Linsky Amy M, Motala Aneesa, Booth Marika, Lawson Emily, Shekelle Paul G
Center for Health Optimization and Implementation Research, VA Boston Healthcare System, Boston, Massachusetts.
New England Geriatric Research Education and Clinical Center, VA Boston Healthcare System Boston, Massachusetts.
JAMA Netw Open. 2025 May 1;8(5):e259375. doi: 10.1001/jamanetworkopen.2025.9375.

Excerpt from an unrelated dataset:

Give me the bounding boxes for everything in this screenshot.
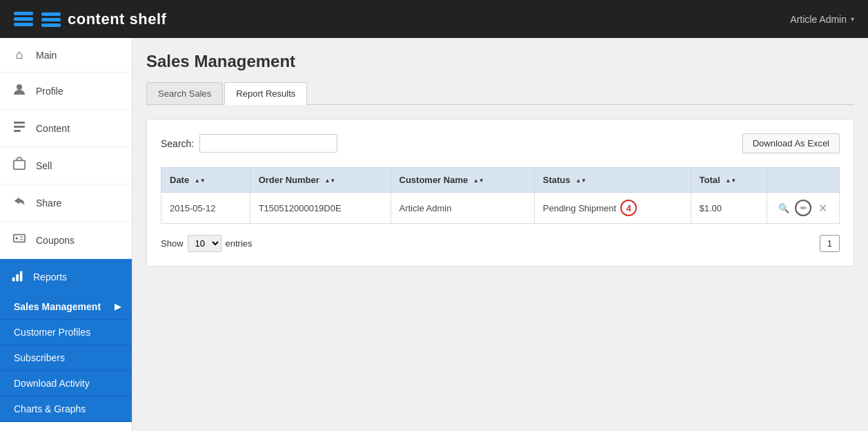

Deprescribing has the potential to improve patient safety and quality of care by reducing polypharmacy and potentially inappropriate medications (PIMs), which in turn may reduce adverse drug events. Questions remain about the effectiveness of deprescribing interventions in outpatient settings.
To determine the association of deprescribing interventions with reducing medication count and PIMs in community-dwelling older adults.
Included studies were English-language human studies in PubMed and the Cochrane Library published from January 2019 to July 26, 2024, and results were supplemented with reference-mining and expert consultation.
Studies were eligible if they were solely or primarily about deprescribing, focused on community-dwelling adults, were multisite, used a randomized trial design, and reported on the primary or secondary outcome.
Two authors extracted study design, intervention characteristics, population characteristics, and follow-up. Outcomes were extracted by the statistician and checked by a second author. Meta-analyses were conducted using random effects with the Hartung-Knapp-Sidik-Jonkman method. The study was reported following the Preferred Reporting Items for Systematic Reviews and Meta-analyses (PRISMA) criteria.
The primary outcome was the number of PIMs or total medications, and the secondary outcome was proportion of persons prescribed at least 1 PIM.
Two authors independently screened 1586 titles from PubMed and Cochrane and 33 from other sources; 321 abstracts and 133 full-text studies were further reviewed, and disagreements were reconciled through discussion, resulting in 17 studies in 18 publications. A total of 8 studies of interventions targeting multiple medications were identified for primary outcome analysis; the random-effects pooled analysis found a mean difference of -0.14 (95% CI, -0.27 to -0.01) medications prescribed. A total of 6 studies of interventions targeting multiple medications were identified for secondary outcome analysis; the random effects pooled analysis found no significant reduction in the proportion of persons prescribed at least 1 PIM (odds ratio, 0.92 [95% CI, 0.74 to 1.14]).
This systematic review and meta-analysis found moderate-certainty evidence that deprescribing interventions were associated with reduced PIM and medication counts in community-dwelling older adults. While the individual-level association was very small, on an aggregated population level, the outcomes may be large, given the high prevalence of polypharmacy and PIMs in community-dwelling older adults.
减药有可能通过减少多重用药和潜在不适当用药(PIM)来提高患者安全性和护理质量,进而可能减少药物不良事件。关于门诊环境中减药干预措施的有效性仍存在疑问。
确定减药干预措施与减少社区居住老年人的用药数量和PIM之间的关联。
纳入的研究为2019年1月至2024年7月26日在PubMed和Cochrane图书馆发表的英文人体研究,结果通过参考文献挖掘和专家咨询进行补充。
如果研究仅或主要关于减药,关注社区居住成年人,为多中心研究,采用随机试验设计,并报告主要或次要结局,则符合入选标准。
两位作者提取研究设计、干预特征、人群特征和随访情况。结局由统计学家提取,并由另一位作者进行核对。采用Hartung-Knapp-Sidik-Jonkman方法进行随机效应荟萃分析。本研究按照系统评价和荟萃分析的首选报告项目(PRISMA)标准进行报告。
主要结局为PIM数量或总用药量,次要结局为开具至少1种PIM的人员比例。
两位作者独立筛选了来自PubMed和Cochrane的1586篇标题以及来自其他来源的33篇标题;进一步审查了321篇摘要和133篇全文研究,并通过讨论解决了分歧,最终纳入18篇出版物中的17项研究。共确定了8项针对多种药物的干预措施研究用于主要结局分析;随机效应汇总分析发现,开具的药物平均差异为-0.14(95%CI,-0.27至-0.01)。共确定了6项针对多种药物的干预措施研究用于次要结局分析;随机效应汇总分析发现,开具至少1种PIM的人员比例没有显著降低(优势比,0.92[95%CI,0.74至1.14])。
本系统评价和荟萃分析发现,有中等确定性证据表明,减药干预措施与社区居住老年人的PIM和用药数量减少有关。虽然个体层面的关联非常小,但在总体人群层面,鉴于社区居住老年人多重用药和PIM的高患病率,这些结局可能是显著的。